In her address to the 50th convention of the National American Woman Suffrage Association (NAWSA), President Carrie Chapman Catt proposed the creation of a “league of women voters to finish the fight and aid in the reconstruction of the nation.” The League of Women Voters was formed within the NAWSA, composed of the organizations in the states where suffrage had already been attained. The next year, on February 14, 1920 – six months before ratification of the 19th amendment to the Constitution - the League formally organized in Chicago as the national League of Women Voters. Catt described the purpose of the new organization:


The League of Women Voters is not to dissolve any present organization but to unite all existing organizations of women who believe in its principles. It is not to lure women from partisanship but to combine them in an effort for legislation which will protect coming movements, which we cannot even foretell, from suffering the untoward conditions which have hindered for so long the coming of equal suffrage. Are the women of the United States big enough to see their opportunity?


Maud Wood Park became the first national president of the League and thus the first League leader to rise to the challenge.

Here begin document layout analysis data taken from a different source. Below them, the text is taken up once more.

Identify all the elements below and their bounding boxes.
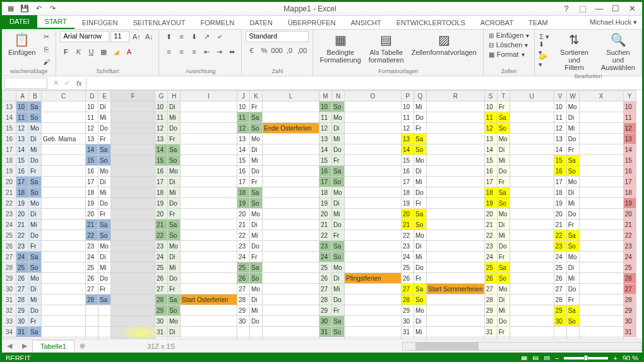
cell[interactable] — [263, 144, 319, 155]
cell[interactable]: Do — [168, 273, 181, 284]
col-header-H[interactable]: H — [168, 91, 181, 102]
cell[interactable] — [427, 273, 485, 284]
cell[interactable]: Do — [414, 187, 427, 198]
cell[interactable] — [181, 187, 237, 198]
cell[interactable]: Mo — [566, 177, 579, 187]
cell[interactable]: 11 — [554, 112, 566, 123]
cell[interactable]: 19 — [155, 198, 168, 209]
cell[interactable]: 28 — [155, 295, 168, 305]
name-box[interactable] — [4, 78, 47, 89]
cell[interactable]: 24 — [319, 252, 332, 262]
cell[interactable] — [427, 252, 485, 262]
cell[interactable]: So — [168, 305, 181, 316]
sheet-tab-1[interactable]: Tabelle1 — [32, 340, 75, 352]
cell[interactable] — [181, 198, 237, 209]
tab-formulas[interactable]: FORMELN — [193, 16, 242, 29]
cell[interactable]: Sa — [29, 327, 42, 337]
cell[interactable] — [319, 337, 332, 339]
cell[interactable] — [111, 155, 155, 166]
cell[interactable]: So — [332, 102, 345, 112]
cell[interactable] — [263, 134, 319, 144]
cell[interactable] — [510, 134, 554, 144]
cell[interactable]: So — [29, 187, 42, 198]
cell[interactable]: 14 — [16, 144, 29, 155]
cell[interactable]: Di — [497, 219, 510, 230]
cell[interactable] — [510, 166, 554, 177]
cell[interactable] — [42, 252, 86, 262]
cell[interactable] — [42, 230, 86, 241]
col-header-J[interactable]: J — [237, 91, 250, 102]
zoom-slider[interactable] — [564, 357, 608, 359]
row-header[interactable]: 19 — [3, 166, 16, 177]
cell[interactable]: 23 — [554, 241, 566, 252]
cell[interactable]: Fr — [566, 295, 579, 305]
cell[interactable]: So — [497, 123, 510, 134]
cell[interactable]: Di — [414, 241, 427, 252]
cell[interactable]: Do — [332, 144, 345, 155]
cell[interactable] — [510, 252, 554, 262]
cell[interactable]: 12 — [319, 123, 332, 134]
format-cells-button[interactable]: ▦ Format ▾ — [487, 50, 526, 59]
cell[interactable] — [42, 284, 86, 295]
cell[interactable] — [345, 327, 402, 337]
col-header-L[interactable]: L — [263, 91, 319, 102]
col-header-P[interactable]: P — [402, 91, 414, 102]
cell[interactable] — [345, 230, 402, 241]
cell[interactable]: So — [29, 262, 42, 273]
row-header[interactable]: 32 — [3, 305, 16, 316]
cell[interactable]: 25 — [16, 262, 29, 273]
cell[interactable]: Fr — [566, 144, 579, 155]
cell[interactable] — [510, 112, 554, 123]
cell[interactable] — [579, 284, 623, 295]
cell[interactable]: So — [98, 230, 111, 241]
cell[interactable]: Mi — [497, 230, 510, 241]
align-middle-icon[interactable]: ≡ — [176, 31, 187, 42]
align-bottom-icon[interactable]: ⬇ — [188, 31, 200, 42]
cell[interactable] — [263, 316, 319, 327]
cell[interactable]: Sa — [332, 241, 345, 252]
cell[interactable] — [111, 219, 155, 230]
cell[interactable]: So — [98, 155, 111, 166]
undo-icon[interactable]: ↶ — [32, 3, 45, 15]
currency-icon[interactable]: € — [246, 45, 257, 56]
cell[interactable]: 19 — [237, 198, 250, 209]
cell[interactable] — [181, 241, 237, 252]
cell[interactable] — [181, 144, 237, 155]
cell[interactable] — [332, 337, 345, 339]
cell[interactable]: 18 — [554, 187, 566, 198]
cell[interactable] — [427, 166, 485, 177]
cell[interactable]: 23 — [623, 241, 636, 252]
cell[interactable]: 20 — [237, 209, 250, 219]
col-header-N[interactable]: N — [332, 91, 345, 102]
cell[interactable] — [579, 219, 623, 230]
cell[interactable]: 12 — [237, 123, 250, 134]
cell[interactable]: Sa — [497, 112, 510, 123]
col-header-W[interactable]: W — [566, 91, 579, 102]
cell[interactable] — [510, 241, 554, 252]
row-header[interactable]: 34 — [3, 327, 16, 337]
cell[interactable]: Do — [168, 198, 181, 209]
cell[interactable]: Mi — [168, 262, 181, 273]
cell[interactable] — [510, 144, 554, 155]
cell[interactable]: 15 — [402, 155, 414, 166]
cell[interactable]: 27 — [484, 284, 497, 295]
col-header-U[interactable]: U — [510, 91, 554, 102]
cell[interactable]: Di — [168, 102, 181, 112]
cell[interactable] — [510, 198, 554, 209]
cell[interactable]: Di — [29, 284, 42, 295]
cell[interactable]: 25 — [484, 262, 497, 273]
col-header-M[interactable]: M — [319, 91, 332, 102]
cell[interactable]: 16 — [319, 166, 332, 177]
cell[interactable] — [16, 337, 29, 339]
conditional-formatting-button[interactable]: ▦Bedingte Formatierung — [317, 31, 363, 65]
cell[interactable] — [427, 241, 485, 252]
cell[interactable]: 23 — [16, 241, 29, 252]
sheet-nav-prev-icon[interactable]: ◀ — [2, 342, 17, 350]
cell[interactable]: So — [566, 241, 579, 252]
cell[interactable]: Fr — [29, 166, 42, 177]
cell[interactable]: Do — [566, 284, 579, 295]
cell[interactable] — [111, 166, 155, 177]
cell[interactable] — [42, 155, 86, 166]
cell[interactable]: 31 — [16, 327, 29, 337]
cell[interactable]: 18 — [484, 187, 497, 198]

She had steered the women’s suffrage amendment through Congress in the last two years before ratification and liked nothing better than legislative work. From the very beginning, however, it was apparent that the legislative goals of the League were not exclusively focused on women’s issues and that citizen education aimed at all the electorate was in order.


Since its inception, the League has helped millions of women and men become informed participants in government. In fact, the first league convention voted 69 separate items as statements of principle and recommendations for legislation. Among them were protection for women and children, right of working women, food supply and demand, social hygiene, the legal status of women, and American citizenship. The League’s first major national legislative success was the passage of the Sheppard-Towner Act providing federal aid for maternal and childcare programs. In the 1930s, League members worked successfully for enactment of the Social Security and Food and Drug Acts. Due at least in part to League efforts, legislation passed in 1938 and 1940 removed hundreds of federal jobs from the spoils system and placed them under Civil Service.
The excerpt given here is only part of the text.